# Instructions for the task
State the number of lines with "verurteilt" in the listing, leaving out everything else.
[[ Given data, beginning ]]
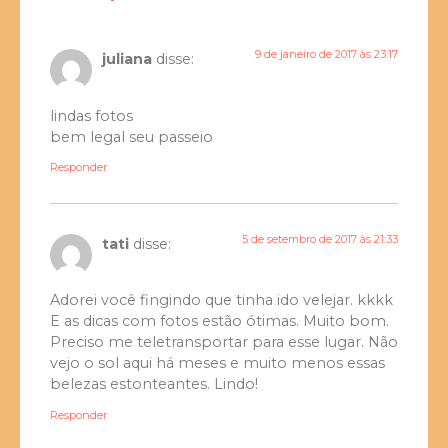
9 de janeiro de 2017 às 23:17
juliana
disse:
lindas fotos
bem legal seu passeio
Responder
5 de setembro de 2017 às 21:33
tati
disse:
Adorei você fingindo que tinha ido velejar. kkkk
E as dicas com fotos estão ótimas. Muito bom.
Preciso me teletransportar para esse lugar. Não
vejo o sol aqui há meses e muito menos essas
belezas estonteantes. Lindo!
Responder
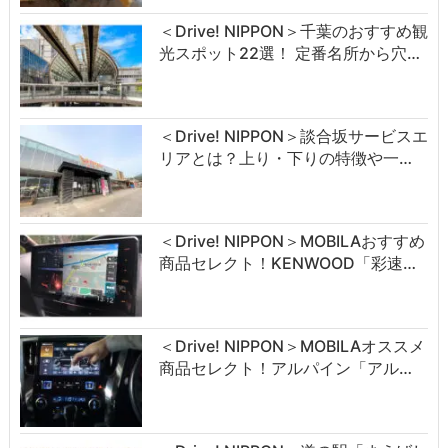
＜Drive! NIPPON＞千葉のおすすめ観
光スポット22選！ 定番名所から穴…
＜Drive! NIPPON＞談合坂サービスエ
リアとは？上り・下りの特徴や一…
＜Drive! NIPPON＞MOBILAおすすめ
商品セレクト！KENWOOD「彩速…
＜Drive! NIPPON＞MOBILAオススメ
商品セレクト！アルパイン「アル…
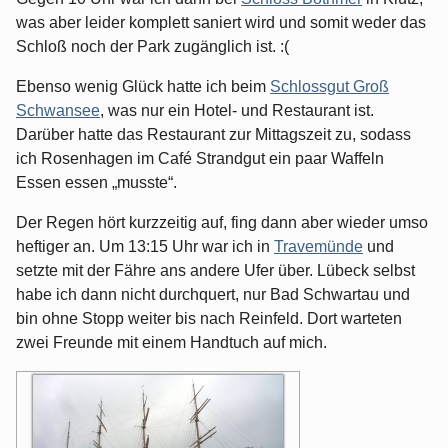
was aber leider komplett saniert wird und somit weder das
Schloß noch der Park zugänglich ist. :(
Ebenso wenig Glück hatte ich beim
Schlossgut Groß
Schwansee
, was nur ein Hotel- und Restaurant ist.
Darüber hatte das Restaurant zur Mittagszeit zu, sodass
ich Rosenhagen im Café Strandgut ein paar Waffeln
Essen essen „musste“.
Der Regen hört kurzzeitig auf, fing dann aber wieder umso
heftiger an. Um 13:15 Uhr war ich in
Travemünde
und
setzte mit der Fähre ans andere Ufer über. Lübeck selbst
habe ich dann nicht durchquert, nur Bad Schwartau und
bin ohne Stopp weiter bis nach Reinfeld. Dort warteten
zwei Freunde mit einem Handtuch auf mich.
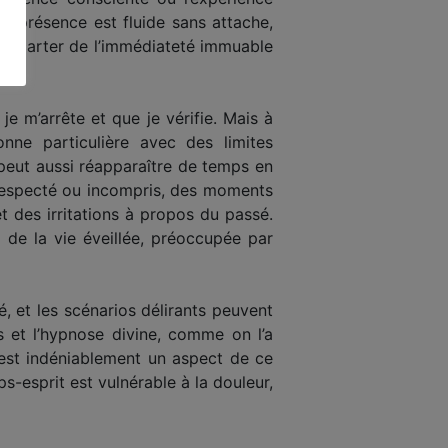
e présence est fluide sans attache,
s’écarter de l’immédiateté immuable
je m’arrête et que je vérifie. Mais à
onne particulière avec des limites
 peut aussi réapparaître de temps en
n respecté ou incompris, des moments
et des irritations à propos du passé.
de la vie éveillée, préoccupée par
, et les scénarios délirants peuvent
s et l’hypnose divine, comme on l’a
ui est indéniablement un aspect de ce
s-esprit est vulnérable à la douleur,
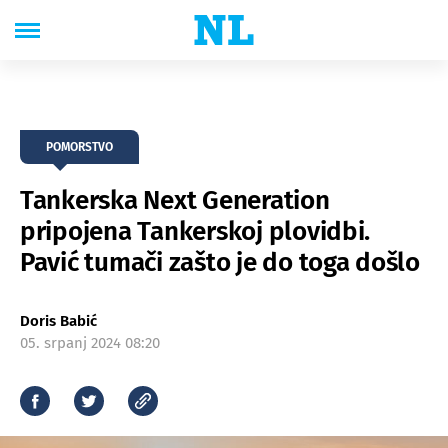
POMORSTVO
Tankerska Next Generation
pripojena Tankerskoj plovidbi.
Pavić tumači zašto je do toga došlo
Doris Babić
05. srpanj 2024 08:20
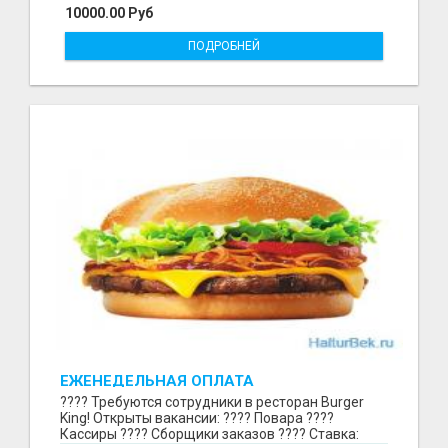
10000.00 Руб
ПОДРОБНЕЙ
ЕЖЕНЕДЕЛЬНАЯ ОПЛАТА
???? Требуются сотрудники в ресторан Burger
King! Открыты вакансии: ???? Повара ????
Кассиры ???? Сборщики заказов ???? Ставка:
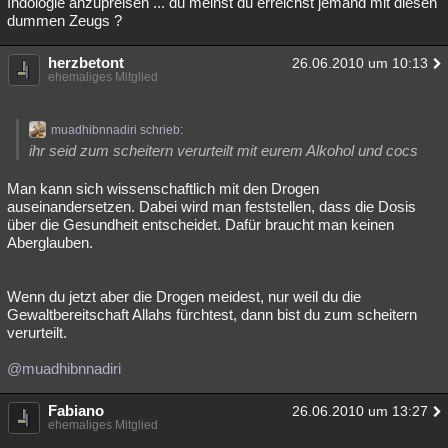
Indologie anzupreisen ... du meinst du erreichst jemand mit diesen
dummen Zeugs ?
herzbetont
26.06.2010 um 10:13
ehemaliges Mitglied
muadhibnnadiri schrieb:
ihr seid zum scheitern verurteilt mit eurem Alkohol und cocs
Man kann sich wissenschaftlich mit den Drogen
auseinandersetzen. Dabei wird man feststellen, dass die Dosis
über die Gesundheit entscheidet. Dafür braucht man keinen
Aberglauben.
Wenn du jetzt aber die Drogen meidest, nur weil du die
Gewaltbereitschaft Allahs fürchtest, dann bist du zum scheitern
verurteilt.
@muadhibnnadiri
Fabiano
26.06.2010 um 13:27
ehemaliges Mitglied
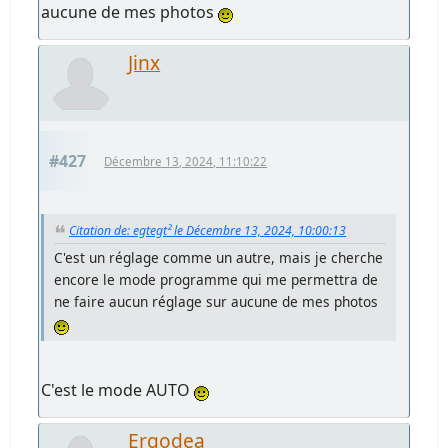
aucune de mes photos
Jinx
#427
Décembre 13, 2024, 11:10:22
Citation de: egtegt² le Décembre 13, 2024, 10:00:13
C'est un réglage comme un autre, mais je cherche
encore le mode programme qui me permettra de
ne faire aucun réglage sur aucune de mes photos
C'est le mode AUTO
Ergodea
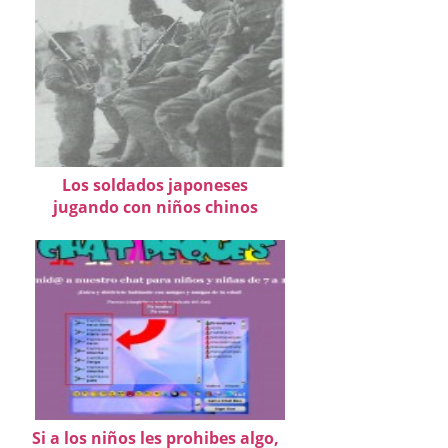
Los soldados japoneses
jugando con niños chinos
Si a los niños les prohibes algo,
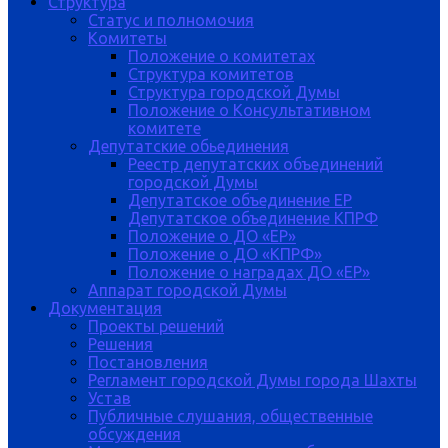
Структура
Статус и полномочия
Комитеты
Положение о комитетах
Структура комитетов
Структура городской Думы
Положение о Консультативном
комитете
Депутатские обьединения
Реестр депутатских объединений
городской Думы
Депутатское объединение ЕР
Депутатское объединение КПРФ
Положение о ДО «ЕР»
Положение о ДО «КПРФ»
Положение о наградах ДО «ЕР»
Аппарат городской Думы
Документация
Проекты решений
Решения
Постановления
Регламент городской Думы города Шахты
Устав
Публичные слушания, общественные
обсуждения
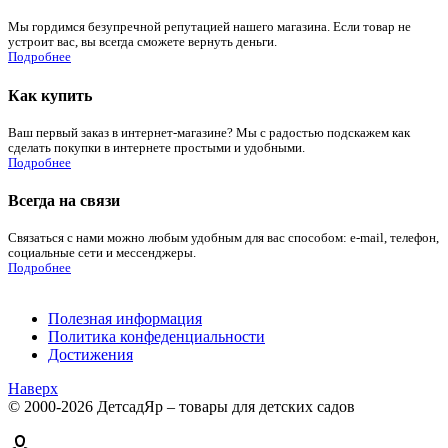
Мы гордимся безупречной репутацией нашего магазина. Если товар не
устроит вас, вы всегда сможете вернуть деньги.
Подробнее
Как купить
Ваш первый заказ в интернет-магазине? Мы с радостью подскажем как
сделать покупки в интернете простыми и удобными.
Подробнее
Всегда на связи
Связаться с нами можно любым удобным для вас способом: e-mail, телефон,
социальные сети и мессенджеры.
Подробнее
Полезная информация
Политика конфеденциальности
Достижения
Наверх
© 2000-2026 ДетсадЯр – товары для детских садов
[[ Given data, end ]]
[[ Given data, beginning ]]
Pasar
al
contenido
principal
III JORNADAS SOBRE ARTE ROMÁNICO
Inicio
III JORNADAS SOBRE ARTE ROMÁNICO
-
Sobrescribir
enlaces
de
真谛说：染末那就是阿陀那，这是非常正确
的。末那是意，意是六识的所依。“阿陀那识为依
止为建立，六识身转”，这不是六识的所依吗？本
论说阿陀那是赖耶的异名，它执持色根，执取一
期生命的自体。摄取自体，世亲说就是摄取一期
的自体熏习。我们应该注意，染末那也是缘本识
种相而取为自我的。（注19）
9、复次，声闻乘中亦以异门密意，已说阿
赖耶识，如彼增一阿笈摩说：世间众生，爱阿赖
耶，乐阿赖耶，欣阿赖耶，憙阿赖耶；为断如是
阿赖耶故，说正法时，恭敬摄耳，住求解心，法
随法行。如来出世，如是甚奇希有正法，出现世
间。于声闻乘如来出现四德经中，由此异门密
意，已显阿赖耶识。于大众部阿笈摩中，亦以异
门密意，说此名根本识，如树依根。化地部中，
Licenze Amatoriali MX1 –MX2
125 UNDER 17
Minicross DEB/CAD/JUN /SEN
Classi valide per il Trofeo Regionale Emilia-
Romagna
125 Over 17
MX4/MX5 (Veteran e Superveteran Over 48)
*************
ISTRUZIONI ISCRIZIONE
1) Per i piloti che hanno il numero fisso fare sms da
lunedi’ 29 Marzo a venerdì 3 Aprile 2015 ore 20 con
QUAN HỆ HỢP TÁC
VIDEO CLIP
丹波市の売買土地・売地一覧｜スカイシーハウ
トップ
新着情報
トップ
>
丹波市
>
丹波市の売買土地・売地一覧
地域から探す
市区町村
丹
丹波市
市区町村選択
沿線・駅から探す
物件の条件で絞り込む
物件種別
[[ Given data, end ]]
# Solution to this exercise
2